Although a biennial in Zone 4 it is worth the effort. Large bells (cups) with equally impressive saucers in both deep purple and white. My plants are very vigorous, with up to 20 prolific stems per plant. They make impressive cut flowers. These flowers seem more robust than the regular canterbury bells (without the saucer), as I have both currently in my garden.


On Aug 29, 2004, AnnaCount from Pinckney, MI (Zone 5b) wrote:

If you grow plants from seeds, as I did, make sure you clearly label and stake out the area where they are planted, or you'll end up with 'surprise plants' like I did!

For the longest time I remained puzzled about these plants, and the flower pods seemed to take forever to open.
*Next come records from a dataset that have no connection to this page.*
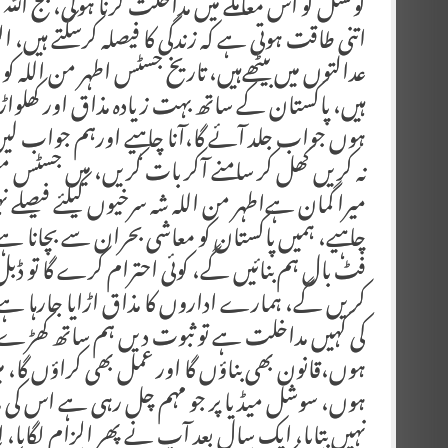
کونسل کو اس معاملے میں مداخلت کرنا ہوگی، جج اللّ
اتنی طاقت ہوتی ہے کہ زندگی کا فیصلہ کرسکتے ہ
عدالتوں میں بیٹھےہیں، تاریخ جسٹس اطہر من اللہ کو 
ہیں، پاکستان کے ساتھ بہت زیادہ مذاق اور کھلواڑ 
ہوں جواب جلد آئے گا،آنا چاہیے اورہم جواب لیں 
نہ کریں کھل کر سامنے آکر بات کریں، میں جسٹس 
چاہیے، ہمیں پاکستان کو معاشی بحران سے بچانا ہے،
فٹ بال ہم بنائیں گے، کوئی احترام کرے گا تو ڈبل
کریں گے، ہمارے اداروں کا مذاق اڑایا جارہا ہے،
کی کہیں مداخلت ہے تو ثبوت دیں ہم ساتھ کھڑے ہوں 
ہوں،قانون بھی بناؤں گا اور عمل بھی کراؤں گا، م
ہوں، سوشل میڈیا پر جو مہم چل رہی ہے اس کی م
نہیں بتایا، ایک سال بعد آپ نے پھر الزام لگایا،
The stem was 3' tall and covered with leaves and mystery bloom pods, and my curiosity nearly killed me. When they did finally open in early June, the blooms were spectacular!

It is now the end of August, and there are still some blooms opening on these plants! And bells cut off at the stem and kept in a vase last for weeks, as long as the water is changed daily.


On Jul 13, 2003, frogsrus from San Diego, CA (Zone 10a) wrote:

Garden fairy, aka DD, evidently planted these in a cottage garden mix she threw about. Didn't know what it was. After 2 years I told it "bloom or be removed." Low and behold, 4 colors and all beautious. Query. Can I move them? The grand design did not include them where they are currently residing.


On Jul 9, 2003, PurplePansies from Deal, NJ (Zone 7a) wrote:

My experience with this plant was positive. Very easy to grow, (I'm in the Mid-Atlantic), didn't seem to mind the very acid soil near evergreen shrubs, seemed to thrive in it! Very pretty. They were shorter than I expected, but required no special care, (except staking some), no diseases or bugs, and they germinated quickly from seed.


On Feb 26, 2003, redsam1942 from Newberg, OR wrote:

I planted these with painted daisies (pyrethrum) and the effect was really pleasing. This is a great color spot to provide blues among all the pastels in most gardens.


On May 1, 2002, gardenwife from Newark, OH (Zone 5b) wrote:

Mine bloomed nicely last summer, but did not make it through our zone 5 winter.


On Jan 4, 2001, lantana from (Zone 7a) wrote:

Grows in Heat Zones 9-1.


On Nov 8, 2000, poppysue from Westbrook, ME (Zone 5a) wrote:

A classic cottage garden plant, this biennial bellflower has large showy blooms of pink, blue, purple, and white. There are varieties sold now that claim they can be grown as an annual but typically they are grown as a biennial. The first year they form a rosette of deep green foliage and in the second year they send up multiple stems with 3-inch cup shaped blooms. A native of southern Europe, they grow 2 4 feet tall and are hardy in zones 4-10.